== Segment start ==
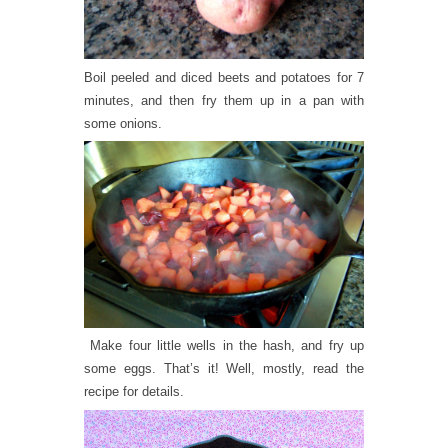
Boil peeled and diced beets and potatoes for 7
minutes, and then fry them up in a pan with
some onions.
Make four little wells in the hash, and fry up
some eggs. That’s it! Well, mostly, read the
recipe for details.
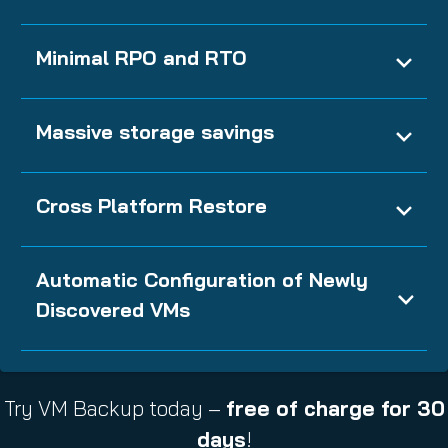
Minimal RPO and RTO
Massive storage savings
Cross Platform Restore
Automatic Configuration of Newly
Discovered VMs
Try VM Backup today –
free of charge for 30
days
!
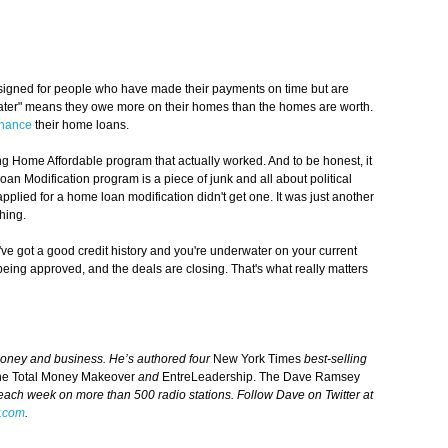
igned for people who have made their payments on time but are
ater" means they owe more on their homes than the homes are worth.
inance
their home loans.
g Home Affordable program that actually worked. And to be honest, it
an Modification program is a piece of junk and all about political
pplied for a home loan modification didn't get one. It was just another
hing.
've got a good credit history and you're underwater on your current
ing approved, and the deals are closing. That's what really matters
money and business. He’s authored four
New York Times
best-selling
he Total Money Makeover
and
EntreLeadership. The Dave Ramsey
 each week on more than 500 radio stations. Follow Dave on Twitter at
.com
.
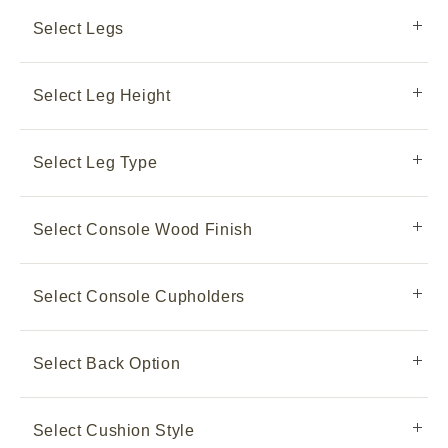
Select Legs
Select Leg Height
Select Leg Type
Select Console Wood Finish
Select Console Cupholders
Select Back Option
Select Cushion Style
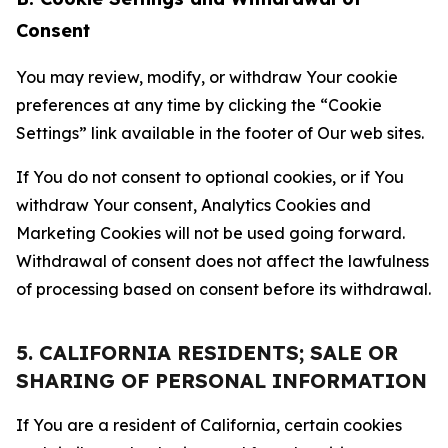
Consent
You may review, modify, or withdraw Your cookie
preferences at any time by clicking the “Cookie
Settings” link available in the footer of Our web sites.
If You do not consent to optional cookies, or if You
withdraw Your consent, Analytics Cookies and
Marketing Cookies will not be used going forward.
Withdrawal of consent does not affect the lawfulness
of processing based on consent before its withdrawal.
5. CALIFORNIA RESIDENTS; SALE OR
SHARING OF PERSONAL INFORMATION
If You are a resident of California, certain cookies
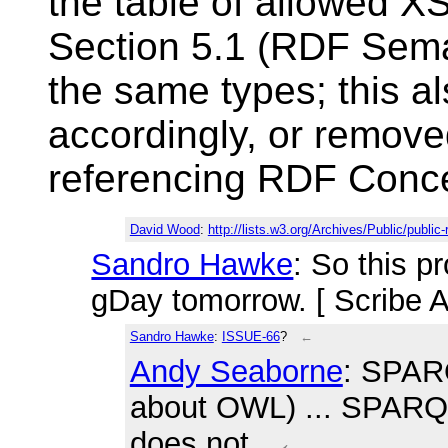
the table of allowed 
Section 5.1 (RDF Seman
the same types; this a
accordingly, or remove
referencing RDF Conce
David Wood
:
http://lists.w3.org/Archives/Public/publi
Sandro Hawke
: So this p
gDay tomorrow. [ Scribe 
Sandro Hawke
:
ISSUE-66
?
←
Andy Seaborne
: SPARQ
about OWL) ... SPARQL
does not.
←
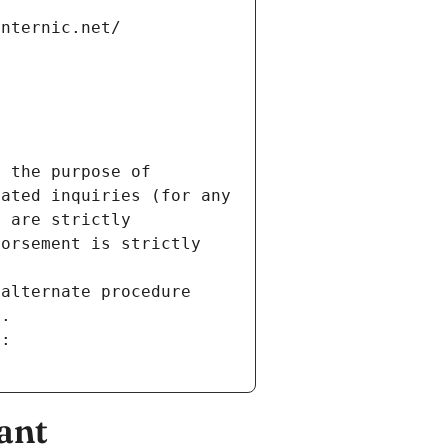
internic.net/
 the purpose of 
ated inquiries (for any 
 are strictly 
orsement is strictly 
alternate procedure 
s.
m:
ant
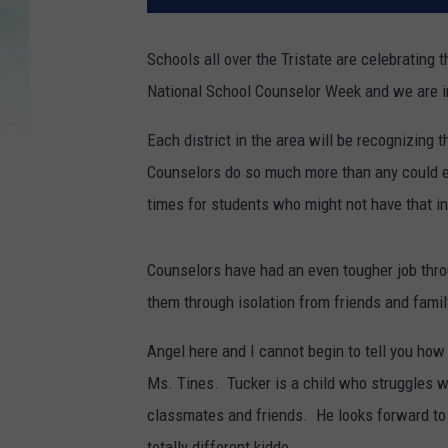
Schools all over the Tristate are celebrating 
National School Counselor Week and we are in
Each district in the area will be recognizing
Counselors do so much more than any could e
times for students who might not have that in
Counselors have had an even tougher job thro
them through isolation from friends and famil
Angel here and I cannot begin to tell you ho
Ms. Tines. Tucker is a child who struggles wi
classmates and friends. He looks forward to
totally different kiddo.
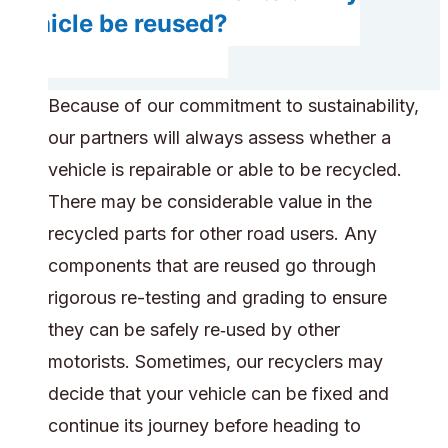
vehicle be reused?
Because of our commitment to sustainability,
our partners will always assess whether a
vehicle is repairable or able to be recycled.
There may be considerable value in the
recycled parts for other road users. Any
components that are reused go through
rigorous re-testing and grading to ensure
they can be safely re‑used by other
motorists. Sometimes, our recyclers may
decide that your vehicle can be fixed and
continue its journey before heading to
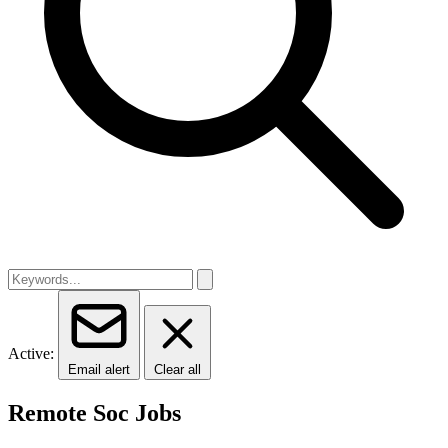
Active:
Email alert
Clear all
Remote Soc Jobs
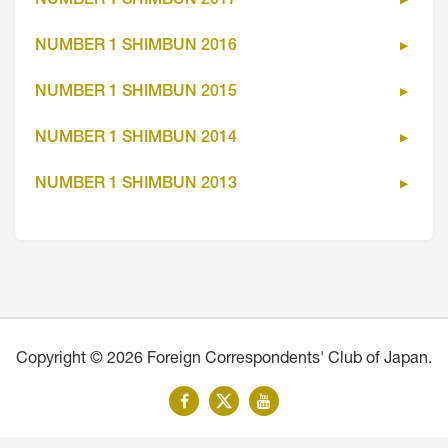
NUMBER 1 SHIMBUN 2017
NUMBER 1 SHIMBUN 2016
NUMBER 1 SHIMBUN 2015
NUMBER 1 SHIMBUN 2014
NUMBER 1 SHIMBUN 2013
Copyright © 2026 Foreign Correspondents' Club of Japan.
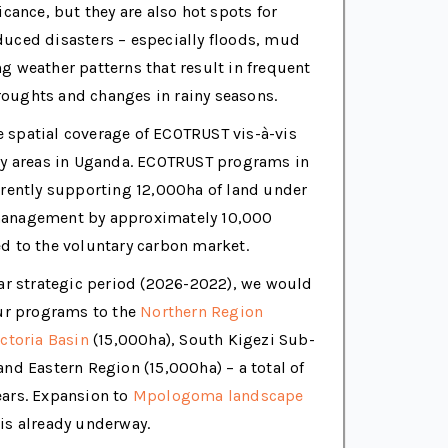
icance, but they are also hot spots for
duced disasters – especially floods, mud
g weather patterns that result in frequent
oughts and changes in rainy seasons.
spatial coverage of ECOTRUST vis-à-vis
ity areas in Uganda. ECOTRUST programs in
rrently supporting 12,000ha of land under
management by approximately 10,000
d to the voluntary carbon market.
ear strategic period (2026-2022), we would
our programs to the
Northern Region
ctoria Basin
(15,000ha), South Kigezi Sub-
and Eastern Region (15,000ha) – a total of
ears. Expansion to
Mpologoma landscape
is already underway.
== Segment end ==
#### WHAT YOU NEED TO DO:
Reply with nothing but the number of lines in the entries that include "programs".

#### THE ANSWER:
2